Sylwetka wpływa na osiągi auta - tak samo istotna jest waga pojazdu. I tu warto wyjaśnić, skąd się wzięła nazwa „Superleggera”, czyli „superlekki". Model DBS jest aż o ok. 70 kg lżejszy od DB11, na którym bazuje (masa własna pojazdu wynosi 1690 kg). W większości aut luksusowych waga ma drugorzędne znaczenie, a najistotniejsze jest jednak bogate wyposażenie. Tu jest inaczej, a osiągnięta "piórkowa waga" to zasługa przede wszystkim paneli nadwozia z włókna węglowego.
Jednak o możliwościach auta decyduje ostatecznie silnik - tu mamy 42-zaworowy, 5,2-litra bi-turbo V12, który pochodzi z modelu DB11, ale jest znacznie mocniejszy od poprzedniego. W nowym DBS-ie generuje aż 715 KM przy 6500 obr./min i momencie obrotowym 900 Nm w zakresie 1800-5000 obrotów. Potężny motor współpracuje z ośmiostopniową automatyczną skrzynię biegów ZF. Jak to się przekłada na wyniki? Do 100 km/h rozpędza się w jedyne 3,6 s.
Testowaliśmy oczywiście Astona Martina w warunkach miejskich, ale według producenta prędkościomierz zatrzymuje się dopiero na wartości 324 km/h.

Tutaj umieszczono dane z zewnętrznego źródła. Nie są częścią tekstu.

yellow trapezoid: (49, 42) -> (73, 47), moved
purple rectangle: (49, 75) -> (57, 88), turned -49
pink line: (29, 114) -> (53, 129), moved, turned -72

Silnik na każdym z trybów jest dynamiczny, pełny werwy i zachęcający do mocniejszego wciśnięcia pedału gazu. Charakterystyka napędu zmienia się odczuwalnie, zapewniając fantastyczne wrażenia w trybie sportowym. Taka moc może wiązać się z niebezpieczeństwem o, ale na szczęście nie zabrakło tu takich systemów takich jak dynamiczna kontrola stabilności, kontrola trakcji, czy EBD.
Niezapomniane wrażenia z jazdy potęguje samo brzmienie poczwórnego układu wydechowego DBS Superleggera Volante z aktywnymi klapami - czyste, harmonijne, autentyczne. Do wyboru mamy trzy tryby jazdy (GT, Sport i Sport Plus) i każdy z nich brzmi inaczej. Oczywiście w zależności od wyboru trybu zmieniamy również pracę układu napędowego i adaptacyjnego zawieszenia, które swoim zestrojeniem z tak niskim prześwitem samochodu niweluje nawet najmniejsze nierówności zapewniając komfort jazdy.


Osobna historia to wnętrze tego auta. Kabinę niemal w całości pokryto skórą i alkantarą, a miejscami przełamano wstawkami z włókna węglowego i aluminium. Do tego intuicyjny 8-calowy ekran multimedialny i... tak naprawdę niewiele więcej. Jeżdżąc tym autem nie mieliśmy poczucia, że brakuje nam w nim jakichś dodatkowych gadżetów i bardziej wymyślnej estetyki. Minimalistyczny, tradycyjny układ idealnie wpisuje się w koncept samochodu, który ma zachwycać przede wszystkim swoją linią i osiągami.




Z pewnością jazda takim samochodem to przeżycie niezapomniane i dające namiastkę luksusu. Każdy element jest starannie przemyślany i zaplanowany, dlatego nic dziwnego, że całość składa się na takie, a nie inne wrażenie. Oczywiście ta perfekcja swoje kosztuje - cena testowanego przez nas modelu to koszt 395 tys. euro.